Собираясь отправить кавалергардов из замка прочь, Зубов рассчитывал заодно и с этим воронежским дворянчиком посчитаться, коль скоро в своё время ему не удалось посчитаться с князьком Чарторыйским — вот тогда кошка останется совсем одна, а он, Платон Зубов, окажется тут как тут. Зубов искренне полагал, что Лизке более не из кого выбирать. Ставши императором, наследник уже совсем открыто соединится с её старшей сестрой — так полагал Зубов, открыто соединится, а кошка останется совсем одна, без какой бы то ни было опоры и поддержки.

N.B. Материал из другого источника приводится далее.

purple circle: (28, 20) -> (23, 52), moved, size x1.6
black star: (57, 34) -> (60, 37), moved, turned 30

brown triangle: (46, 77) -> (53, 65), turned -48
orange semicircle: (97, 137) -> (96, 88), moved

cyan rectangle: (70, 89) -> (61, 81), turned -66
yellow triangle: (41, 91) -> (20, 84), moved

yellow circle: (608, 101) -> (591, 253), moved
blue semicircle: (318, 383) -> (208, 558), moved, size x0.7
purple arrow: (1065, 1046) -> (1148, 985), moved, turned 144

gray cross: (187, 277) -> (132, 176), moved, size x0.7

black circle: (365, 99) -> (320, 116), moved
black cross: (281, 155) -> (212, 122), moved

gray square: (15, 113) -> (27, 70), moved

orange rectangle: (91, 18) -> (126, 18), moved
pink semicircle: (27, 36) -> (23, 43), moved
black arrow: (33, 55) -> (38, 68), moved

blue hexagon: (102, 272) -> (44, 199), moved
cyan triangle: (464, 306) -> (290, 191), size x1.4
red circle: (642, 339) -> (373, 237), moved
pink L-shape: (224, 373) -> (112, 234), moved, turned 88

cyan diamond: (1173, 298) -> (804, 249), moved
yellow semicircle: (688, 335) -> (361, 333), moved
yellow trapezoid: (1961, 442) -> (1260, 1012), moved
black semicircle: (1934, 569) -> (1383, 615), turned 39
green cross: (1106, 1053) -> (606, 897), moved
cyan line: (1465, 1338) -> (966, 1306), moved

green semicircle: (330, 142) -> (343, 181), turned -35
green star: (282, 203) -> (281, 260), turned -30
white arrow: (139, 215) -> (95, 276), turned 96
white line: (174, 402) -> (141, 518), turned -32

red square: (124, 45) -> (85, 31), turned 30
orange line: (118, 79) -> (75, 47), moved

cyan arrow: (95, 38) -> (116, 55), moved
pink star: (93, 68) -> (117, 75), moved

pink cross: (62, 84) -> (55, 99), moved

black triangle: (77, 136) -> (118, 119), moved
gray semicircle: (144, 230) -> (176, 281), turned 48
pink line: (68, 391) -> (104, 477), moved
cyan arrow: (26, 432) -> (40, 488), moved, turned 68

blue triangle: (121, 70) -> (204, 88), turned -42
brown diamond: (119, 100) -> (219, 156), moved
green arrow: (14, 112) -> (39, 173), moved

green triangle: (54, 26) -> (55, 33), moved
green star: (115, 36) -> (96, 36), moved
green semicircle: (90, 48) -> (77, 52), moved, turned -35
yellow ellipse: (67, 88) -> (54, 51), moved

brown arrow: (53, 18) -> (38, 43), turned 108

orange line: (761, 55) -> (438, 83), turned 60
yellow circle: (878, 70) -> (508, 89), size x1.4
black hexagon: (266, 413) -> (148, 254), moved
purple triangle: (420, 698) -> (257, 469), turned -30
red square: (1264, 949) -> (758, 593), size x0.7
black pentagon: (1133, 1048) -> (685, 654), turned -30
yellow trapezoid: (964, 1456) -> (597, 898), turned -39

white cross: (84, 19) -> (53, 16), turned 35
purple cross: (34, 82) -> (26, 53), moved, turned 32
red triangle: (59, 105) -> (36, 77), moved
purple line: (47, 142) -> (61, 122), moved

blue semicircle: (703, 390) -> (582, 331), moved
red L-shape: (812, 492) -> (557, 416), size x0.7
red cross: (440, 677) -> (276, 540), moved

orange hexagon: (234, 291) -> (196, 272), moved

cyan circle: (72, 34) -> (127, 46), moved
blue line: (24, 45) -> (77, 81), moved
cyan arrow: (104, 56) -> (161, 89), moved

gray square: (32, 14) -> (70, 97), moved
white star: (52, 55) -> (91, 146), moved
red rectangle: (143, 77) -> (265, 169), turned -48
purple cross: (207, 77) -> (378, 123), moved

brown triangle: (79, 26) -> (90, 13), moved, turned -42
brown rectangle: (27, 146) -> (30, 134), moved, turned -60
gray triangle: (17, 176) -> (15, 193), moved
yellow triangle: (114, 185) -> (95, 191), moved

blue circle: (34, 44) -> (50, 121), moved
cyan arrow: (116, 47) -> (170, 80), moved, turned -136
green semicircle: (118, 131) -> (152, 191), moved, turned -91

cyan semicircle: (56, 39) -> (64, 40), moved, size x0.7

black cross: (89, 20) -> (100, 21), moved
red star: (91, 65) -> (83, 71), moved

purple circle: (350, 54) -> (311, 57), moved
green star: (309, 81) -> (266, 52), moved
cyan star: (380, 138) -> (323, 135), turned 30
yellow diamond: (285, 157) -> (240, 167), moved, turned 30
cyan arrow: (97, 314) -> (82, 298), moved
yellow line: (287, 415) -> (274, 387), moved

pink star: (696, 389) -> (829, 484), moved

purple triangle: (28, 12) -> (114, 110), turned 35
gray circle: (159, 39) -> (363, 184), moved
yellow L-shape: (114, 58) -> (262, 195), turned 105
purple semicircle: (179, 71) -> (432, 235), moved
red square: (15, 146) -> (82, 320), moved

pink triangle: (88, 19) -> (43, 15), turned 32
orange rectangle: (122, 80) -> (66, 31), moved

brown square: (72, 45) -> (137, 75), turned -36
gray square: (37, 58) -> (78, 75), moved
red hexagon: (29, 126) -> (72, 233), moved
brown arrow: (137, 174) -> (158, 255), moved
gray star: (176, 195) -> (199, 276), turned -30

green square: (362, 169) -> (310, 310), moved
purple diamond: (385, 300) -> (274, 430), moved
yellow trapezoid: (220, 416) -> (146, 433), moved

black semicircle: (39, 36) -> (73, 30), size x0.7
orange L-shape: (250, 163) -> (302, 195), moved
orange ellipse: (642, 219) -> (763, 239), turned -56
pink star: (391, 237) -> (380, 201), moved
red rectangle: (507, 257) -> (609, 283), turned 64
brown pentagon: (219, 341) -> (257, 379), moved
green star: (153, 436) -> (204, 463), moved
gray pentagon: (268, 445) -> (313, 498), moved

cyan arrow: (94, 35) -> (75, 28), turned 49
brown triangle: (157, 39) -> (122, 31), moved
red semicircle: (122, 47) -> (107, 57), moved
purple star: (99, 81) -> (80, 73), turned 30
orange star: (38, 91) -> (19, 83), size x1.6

Тут-то её он, Платон Зубов, и отдерёт, тут-то он её и отдерёт, а потом будет драть в продолжение всей жизни своей, потому что он, Зубов, не знал никакого иного ремесла, кроме ремесла фаворита. Будет драть в продолжение всей жизни, а наследник пусть подождёт за несколько комнат поодаль, пока Платон Зубов станет решать судьбу Государства Российского и пока станет драть немецкую кошку — о-о, как он, Зубов, станет драть кошку! Как станет! Драть! Так что наследник пусть подождёт пока. Решим без него. Его дело царствовать — пусть себе тешится, а наше дело решать дела и драть его кошечек. Вот так. Пусть подождёт.